# Equalizer wallpaper



## Gunzer555

Hey, I Cant live without music. Period! I love softwear that has equalizers and stuff for my music. I was woundering if anyone knows were i can get a wallpaper that jhas a equalizer THAT Moves with the music? I searched a few times on sites like filehippo but i cant find them. Please help. Ill give you a cookie!


----------



## lubo4444

Try Winamp.  I think they have some add-ons that you can add for that.


----------



## Gunzer555

*Thanks*

Thanks!
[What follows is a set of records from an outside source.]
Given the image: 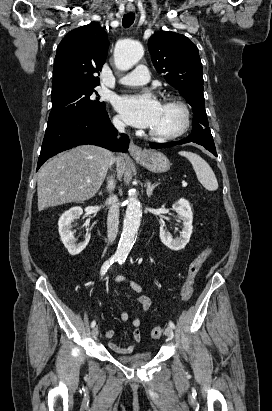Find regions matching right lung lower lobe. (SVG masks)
<instances>
[{"label": "right lung lower lobe", "instance_id": "obj_1", "mask_svg": "<svg viewBox=\"0 0 272 411\" xmlns=\"http://www.w3.org/2000/svg\"><path fill=\"white\" fill-rule=\"evenodd\" d=\"M117 130L111 124L107 112L97 114H78L47 125L37 170L50 157L77 145H98L115 152H126L129 138L122 134L120 140L115 136Z\"/></svg>", "mask_w": 272, "mask_h": 411}]
</instances>
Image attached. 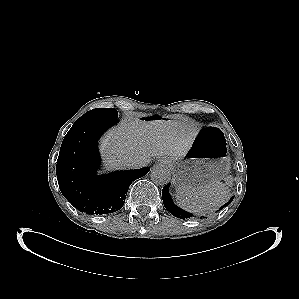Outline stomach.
<instances>
[{
	"instance_id": "0dacf381",
	"label": "stomach",
	"mask_w": 299,
	"mask_h": 299,
	"mask_svg": "<svg viewBox=\"0 0 299 299\" xmlns=\"http://www.w3.org/2000/svg\"><path fill=\"white\" fill-rule=\"evenodd\" d=\"M180 186L200 188L221 181L229 173L230 157L223 132L215 125L199 129L189 151L165 159Z\"/></svg>"
}]
</instances>
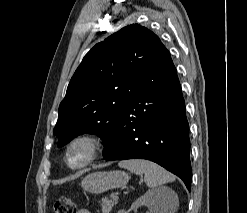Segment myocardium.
Wrapping results in <instances>:
<instances>
[{"instance_id": "obj_1", "label": "myocardium", "mask_w": 247, "mask_h": 213, "mask_svg": "<svg viewBox=\"0 0 247 213\" xmlns=\"http://www.w3.org/2000/svg\"><path fill=\"white\" fill-rule=\"evenodd\" d=\"M78 146L85 147L86 155L80 163L73 164L70 160V153L74 148ZM102 149L103 142L99 136L91 133H81L74 136L68 141V143L65 146L63 160L65 165L69 169L81 170L95 162L98 159Z\"/></svg>"}]
</instances>
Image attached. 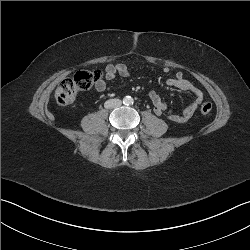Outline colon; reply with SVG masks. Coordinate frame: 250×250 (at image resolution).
I'll return each instance as SVG.
<instances>
[{"label": "colon", "instance_id": "1", "mask_svg": "<svg viewBox=\"0 0 250 250\" xmlns=\"http://www.w3.org/2000/svg\"><path fill=\"white\" fill-rule=\"evenodd\" d=\"M101 79L100 71H78L73 77L61 81L55 91V98L59 105L68 106L75 102L80 91L90 89ZM212 110V105L205 102L201 105L200 111L203 115H208Z\"/></svg>", "mask_w": 250, "mask_h": 250}]
</instances>
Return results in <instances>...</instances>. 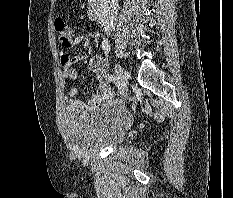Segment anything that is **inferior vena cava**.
<instances>
[{
    "label": "inferior vena cava",
    "instance_id": "obj_1",
    "mask_svg": "<svg viewBox=\"0 0 233 198\" xmlns=\"http://www.w3.org/2000/svg\"><path fill=\"white\" fill-rule=\"evenodd\" d=\"M101 21L105 33L111 35L118 15V0H100Z\"/></svg>",
    "mask_w": 233,
    "mask_h": 198
}]
</instances>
I Think i ound what i needed!


----------



## ganzey

hey, im really interested in this as well, is there any wa you could post a link to it? thanks


----------



## lubo4444

ganzey said:


> hey, im really interested in this as well, is there any wa you could post a link to it? thanks



You can download it from here. 

http://www.winamp.com/

They have free version and paid one.  I'm pretty sure you can do the equalizer wallpaper thing but i think you need to install some add-ons on the player.  I used to have that looooong time ago.  If i remember it i'll post it here how to do it because it was really a long time ago.


----------



## starlitjoker

im going to bed now but i got a equalizer video wallpaper, u got a good computer? cause it uses quite a bit of resources for video wallpapers, also what resolution? ill check this tomorrow morning and ill help u out


----------